With a raspy voice, he began trying to say everyday words, such as the days of the week, and simple phrases like “I’m fine.” He learned to verbalize simple needs such as “go to bed” and “video” and started to answer “yes” appropriately—and at long last, he began to bridge the gulf that had separated us for far too long. Our means of soliciting responses revolved around phrasing every question to garner a yes or a no response. We were able to ask his preferences and confirm that he understood what he was being asked or explained. Although simple in concept, this opened up a vast horizon of possibilities, and we greedily wanted them all. Primarily, though, unless it was to meet a basic need, Matt relied on others to direct the flow of a conversation. He did not initiate a conversation.

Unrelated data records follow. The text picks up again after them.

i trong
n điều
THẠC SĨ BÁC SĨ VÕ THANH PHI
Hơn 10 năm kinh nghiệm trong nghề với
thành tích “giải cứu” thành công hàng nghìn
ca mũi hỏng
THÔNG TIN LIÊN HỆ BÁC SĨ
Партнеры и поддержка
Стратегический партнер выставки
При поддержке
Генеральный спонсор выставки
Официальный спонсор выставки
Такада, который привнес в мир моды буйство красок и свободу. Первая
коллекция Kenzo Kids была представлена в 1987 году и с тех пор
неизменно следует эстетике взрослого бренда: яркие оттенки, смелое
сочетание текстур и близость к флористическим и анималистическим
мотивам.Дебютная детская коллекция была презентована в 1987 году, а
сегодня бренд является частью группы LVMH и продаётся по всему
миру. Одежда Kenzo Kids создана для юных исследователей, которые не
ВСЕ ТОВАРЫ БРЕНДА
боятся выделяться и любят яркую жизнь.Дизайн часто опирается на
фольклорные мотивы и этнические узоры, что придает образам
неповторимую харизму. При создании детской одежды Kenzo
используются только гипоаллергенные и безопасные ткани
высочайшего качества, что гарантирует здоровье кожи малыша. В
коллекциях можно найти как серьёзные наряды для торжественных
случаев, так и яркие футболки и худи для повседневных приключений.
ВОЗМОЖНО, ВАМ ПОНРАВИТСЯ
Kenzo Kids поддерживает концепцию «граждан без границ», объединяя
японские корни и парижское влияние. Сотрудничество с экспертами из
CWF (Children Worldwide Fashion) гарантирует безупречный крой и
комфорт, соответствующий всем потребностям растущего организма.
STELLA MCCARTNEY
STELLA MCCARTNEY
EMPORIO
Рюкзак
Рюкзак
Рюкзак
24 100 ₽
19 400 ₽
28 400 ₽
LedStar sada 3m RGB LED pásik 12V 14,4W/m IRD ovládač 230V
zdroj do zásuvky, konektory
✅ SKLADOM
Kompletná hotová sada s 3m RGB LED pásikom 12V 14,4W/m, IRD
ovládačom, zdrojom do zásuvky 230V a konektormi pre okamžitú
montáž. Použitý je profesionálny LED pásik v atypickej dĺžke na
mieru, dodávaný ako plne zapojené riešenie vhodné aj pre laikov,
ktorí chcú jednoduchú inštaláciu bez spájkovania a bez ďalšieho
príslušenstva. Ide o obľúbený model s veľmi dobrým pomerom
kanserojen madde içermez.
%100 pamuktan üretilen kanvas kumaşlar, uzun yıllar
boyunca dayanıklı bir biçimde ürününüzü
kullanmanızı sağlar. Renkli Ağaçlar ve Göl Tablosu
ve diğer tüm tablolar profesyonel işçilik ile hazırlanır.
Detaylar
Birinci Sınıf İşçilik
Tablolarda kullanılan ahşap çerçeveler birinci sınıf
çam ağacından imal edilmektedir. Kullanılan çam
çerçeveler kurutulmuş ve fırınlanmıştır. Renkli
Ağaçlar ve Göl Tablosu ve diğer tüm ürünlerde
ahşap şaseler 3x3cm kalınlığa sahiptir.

Little by little, Matt began to string a few words together. He spoke so quietly that we only understood 25-30% of his words. Occasionally, he surprised us by saying phrases and words clearly and loudly. Sometimes, he perseverated, meaning he got hung up repeating the same word. And often, he couldn’t think of or say a specific word. For fun, we tried to repeat one of his Pop Pop’s favorite sayings, “Shave and a haircut, two bits,” with some success.
In addition, speech therapy worked on recognizing written words and practicing writing. His printing was big and squiggly. By early August, he had added the days of the week, months, and numbers (1-10) to his repertoire—but struggled with letters, the latter of which would prove difficult for years to come. Matt’s vocabulary expanded as common phrases were added, such as thank you, you’re welcome, I love you, and my name is Matt.
We had much to learn about the nuances of language and effective communication, things we had taken for granted until now. A conversation involves listening, understanding, formulating a response, finding the right words, and, in Matt’s case, hoping his vocal cords would resound strongly—loud and clear. Listeners were obliged to lean in close to hear and read his lips, to make sense of his jumbled words, low volume, and hoarse voice. It was reminiscent of the patience required to listen to a child learning to speak and how tiring it was for those on the receiving end.
Matt’s cognition, speech, and language skills were very much in their infancy, and his prognosis—uncertain. This was perhaps the most significant unknown aspect of his recovery in the future.